• **Task to carry out**
Repeat, please, exactly the lines from the one that has "the system can issue an alert to" through the end of the records below, with pictures dropped.

• **Data**
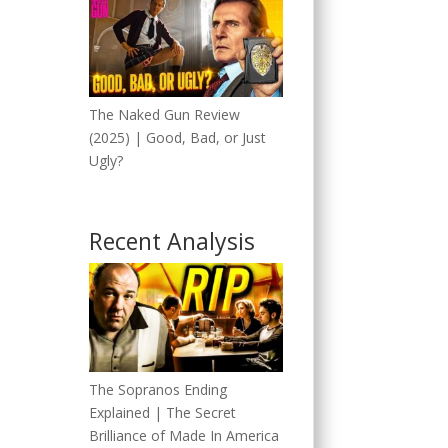
The Naked Gun Review
(2025) | Good, Bad, or Just
Ugly?
Recent Analysis
The Sopranos Ending
Explained | The Secret
Brilliance of Made In America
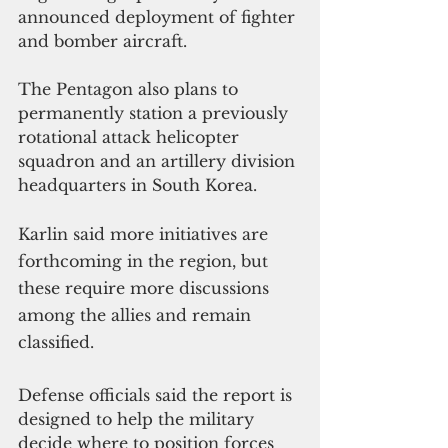
announced deployment of fighter 
and bomber aircraft.
The Pentagon also plans to 
permanently station a previously 
rotational attack helicopter 
squadron and an artillery division 
headquarters in South Korea.
Karlin said more initiatives are 
forthcoming in the region, but 
these require more discussions 
among the allies and remain 
classified.
Defense officials said the report is 
designed to help the military 
decide where to position forces 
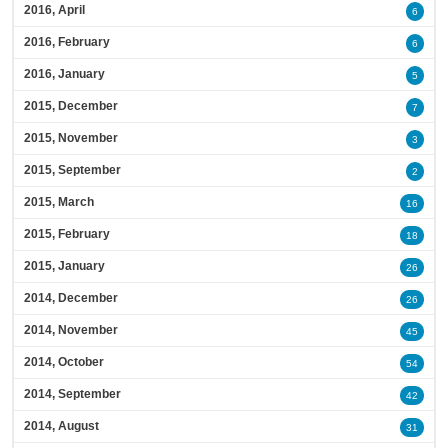
2016, April
6
2016, February
6
2016, January
5
2015, December
7
2015, November
3
2015, September
2
2015, March
16
2015, February
18
2015, January
26
2014, December
26
2014, November
45
2014, October
54
2014, September
42
2014, August
31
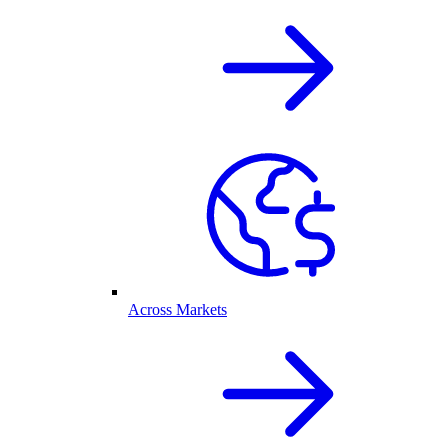
Across Markets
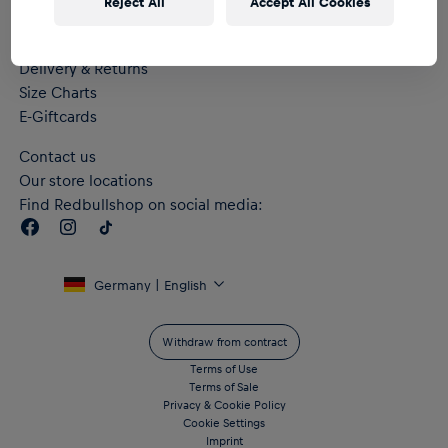
Reject All
Accept All Cookies
Help & FAQs
Delivery & Returns
Size Charts
E-Giftcards
Contact us
Our store locations
Find Redbullshop on social media:
Germany | English
Withdraw from contract
Terms of Use
Terms of Sale
Privacy & Cookie Policy
Cookie Settings
Imprint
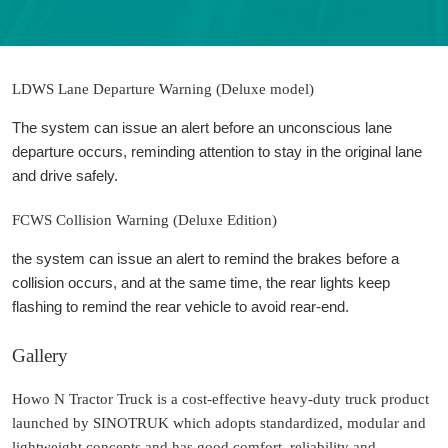
LDWS Lane Departure Warning (Deluxe model)
The system can issue an alert before an unconscious lane
departure occurs, reminding attention to stay in the original lane
and drive safely.
FCWS Collision Warning (Deluxe Edition)
the system can issue an alert to remind the brakes before a
collision occurs, and at the same time, the rear lights keep
flashing to remind the rear vehicle to avoid rear-end.
Gallery
Howo N Tractor Truck is a cost-effective heavy-duty truck product
launched by SINOTRUK which adopts standardized, modular and
lightweight concepts and has good comfort, reliability and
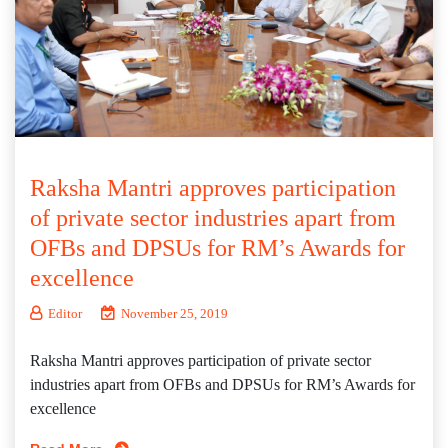
Raksha Mantri approves participation
of private sector industries apart from
OFBs and DPSUs for RM’s Awards for
excellence
Editor
November 25, 2019
Raksha Mantri approves participation of private sector
industries apart from OFBs and DPSUs for RM’s Awards for
excellence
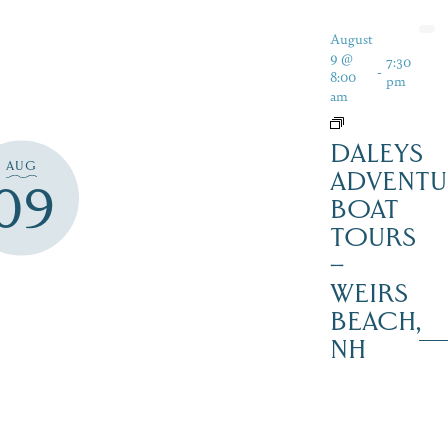
August
9 @
7:30
-
8:00
pm
am
DALEYS
AUG
ADVENTU
09
BOAT
TOURS
–
WEIRS
BEACH,
NH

• **Answer area**
the system can issue an alert to remind the brakes before a
collision occurs, and at the same time, the rear lights keep
flashing to remind the rear vehicle to avoid rear-end.
Gallery
Howo N Tractor Truck is a cost-effective heavy-duty truck product
launched by SINOTRUK which adopts standardized, modular and
lightweight concepts and has good comfort, reliability and
Raksha Mantri approves participation
of private sector industries apart from
OFBs and DPSUs for RM’s Awards for
excellence
Editor
November 25, 2019
Raksha Mantri approves participation of private sector
industries apart from OFBs and DPSUs for RM’s Awards for
excellence
August
9 @
7:30
-
8:00
pm
am
DALEYS
AUG
ADVENTU
09
BOAT
TOURS
–
WEIRS
BEACH,
NH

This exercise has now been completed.